Pick out every line of the entries below where "plantilla" occurs, and copy those lines.

Dataset excerpts
"""

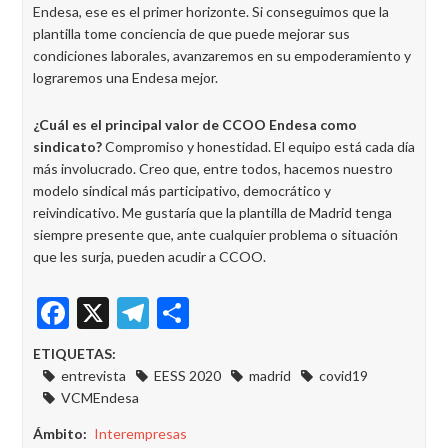
Endesa, ese es el primer horizonte. Si conseguimos que la
plantilla tome conciencia de que puede mejorar sus
condiciones laborales, avanzaremos en su empoderamiento y
lograremos una Endesa mejor.
¿Cuál es el principal valor de CCOO Endesa como
sindicato?
Compromiso y honestidad. El equipo está cada día
más involucrado. Creo que, entre todos, hacemos nuestro
modelo sindical más participativo, democrático y
reivindicativo. Me gustaría que la plantilla de Madrid tenga
siempre presente que, ante cualquier problema o situación
que les surja, pueden acudir a CCOO.
Facebook
X
Telegram
Share
ETIQUETAS:
entrevista
EESS 2020
madrid
covid19
VCMEndesa
Ámbito
Interempresas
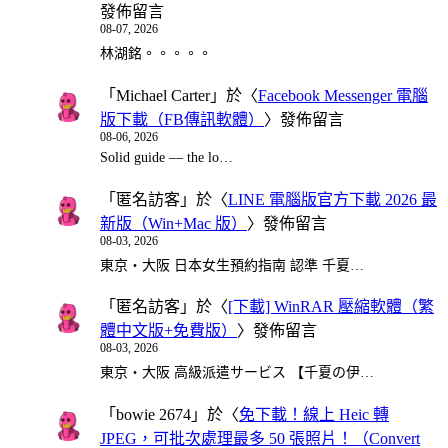
發佈留言
08-07, 2026
林湖銘。。。。。
「
Michael Carter
」於〈
Facebook Messenger 電腦
版下載（FB傳訊軟體）
〉發佈留言
08-06, 2026
Solid guide — the lo…
「
匿名訪客
」於〈
LINE 電腦版官方下載 2026 最
新版（Win+Mac 版）
〉發佈留言
08-03, 2026
東京・大阪 日本女生預約指南 認準 千夏…
「
匿名訪客
」於〈
[下載] WinRAR 壓縮軟體（繁
體中文版+免費版）
〉發佈留言
08-03, 2026
東京・大阪 高級派遣サービス 【千夏の伊…
「
bowie 2674
」於〈
免下載！線上 Heic 轉
JPEG，可批次處理最多 50 張照片！（Convert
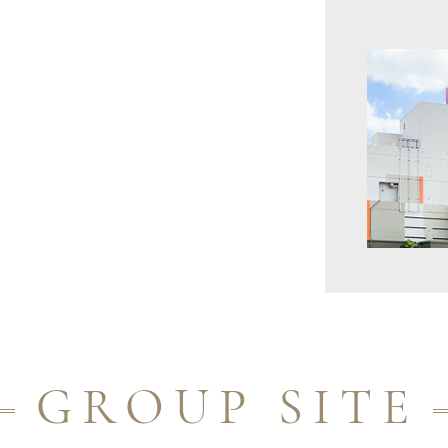
GROUP SITE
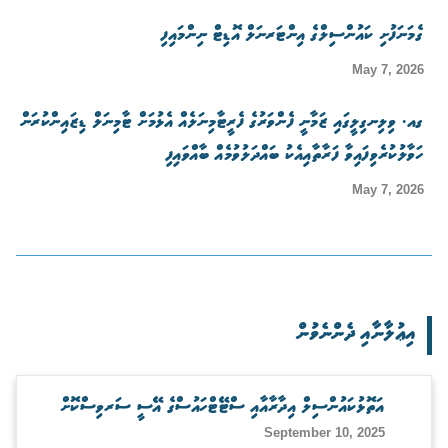
ގެމަނަފުށި ކައުންސިލްގެ އިންޓަރނަލް އޮޑިޓް ނިންމައިފި
May 7, 2026
ގއ. ވިލިނގިލީގައި ޒަމާނީ ފެންވަރުގެ ފެރީޓާމިނަލެއް އެޅުމަށް ޓާމިނަލް ޑިޒައިންކުރަން
ހަވާލުކުރެވިފައިވާ ފަރާތާއިއެކު ބައްދަލުވުމެއް ބާއްވައިފި
May 7, 2026
އިޢުލާނާއި ދެންނެވުން
އަތޮޅުކައުންސިލް އިދާރާއާއި ސްޓޭޓްހައުސްގެ އޭސީ ސަރވިސްކޮށް
September 10, 2025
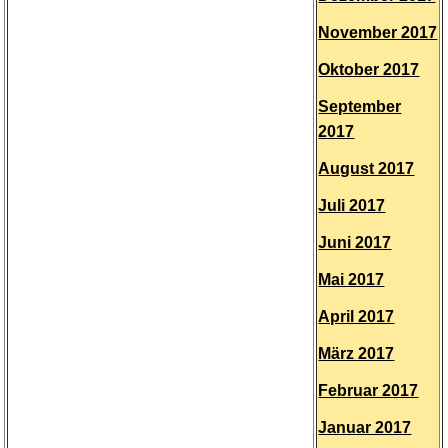
November 2017
Oktober 2017
September
2017
August 2017
Juli 2017
Juni 2017
Mai 2017
April 2017
März 2017
Februar 2017
Januar 2017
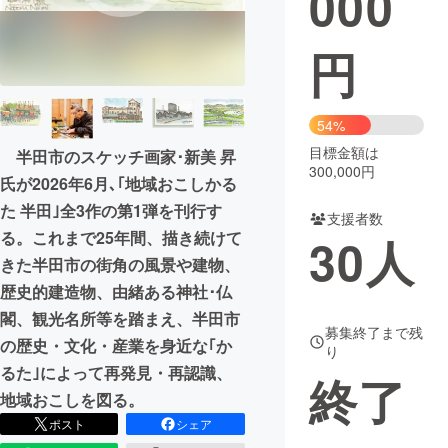
000
まちづくり・地域活性化
円
CAMPFIRE for Social Good
CAMPFIRE Creation
54%
CAMPFIREふるさと納税
machi-ya
コミュニティ
目標金額は
半田市のスケッチ画家･新美 昇
300,000円
氏が2026年6月､｢地域おこしかる
た 半田｣全3作の第1弾を刊行す
支援者数
る。これまで25年間、描き続けて
30
人
きた半田市の街角の風景や建物、
歴史的建造物、由緒ある神社･仏
閣、観光名所等を踏まえ、半田市
募集終了まで残
の歴史・文化・産業を身近な｢か
り
るた｣によって再発見・再認識、
終了
地域おこしを図る。
ポスト
シェア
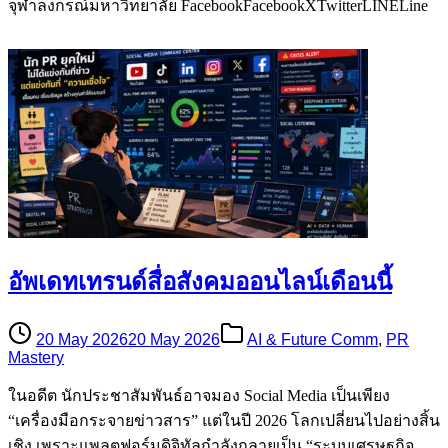
จุฬาลงกรณ์มหาวิทยาลัย FacebookFacebookXTwitterLINELine
อัพเดทเทรนด์สื่อสังคมออนไลน์เดือนนี้
20 May 2026
20 May 2026
AI & Future Comm
,
PR
Mastery
ในอดีต นักประชาสัมพันธ์อาจมอง Social Media เป็นเพียง
“เครื่องมือกระจายข่าวสาร” แต่ในปี 2026 โลกเปลี่ยนไปอย่างสิ้น
เชิง เพราะแพลตฟอร์มดิจิทัลกำลังกลายเป็น “ระบบเศรษฐกิจ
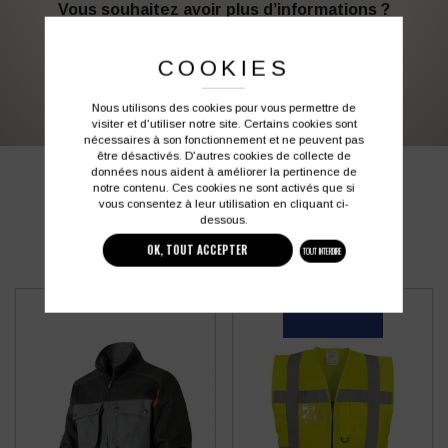
Vous souhaitez avoir plus d’informations ?
COOKIES
03 27 28 87 86
contact@colbleu.fr
Nous utilisons des cookies pour vous permettre de
visiter et d'utiliser notre site. Certains cookies sont
nécessaires à son fonctionnement et ne peuvent pas
être désactivés. D'autres cookies de collecte de
données nous aident à améliorer la pertinence de
PRODUITS SIMILAIRES
notre contenu. Ces cookies ne sont activés que si
vous consentez à leur utilisation en cliquant ci-
dessous.
OK, TOUT ACCEPTER
TOUT INTERDIRE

"""

__PROBLEM SOLUTION__.
plantilla tome conciencia de que puede mejorar sus
reivindicativo. Me gustaría que la plantilla de Madrid tenga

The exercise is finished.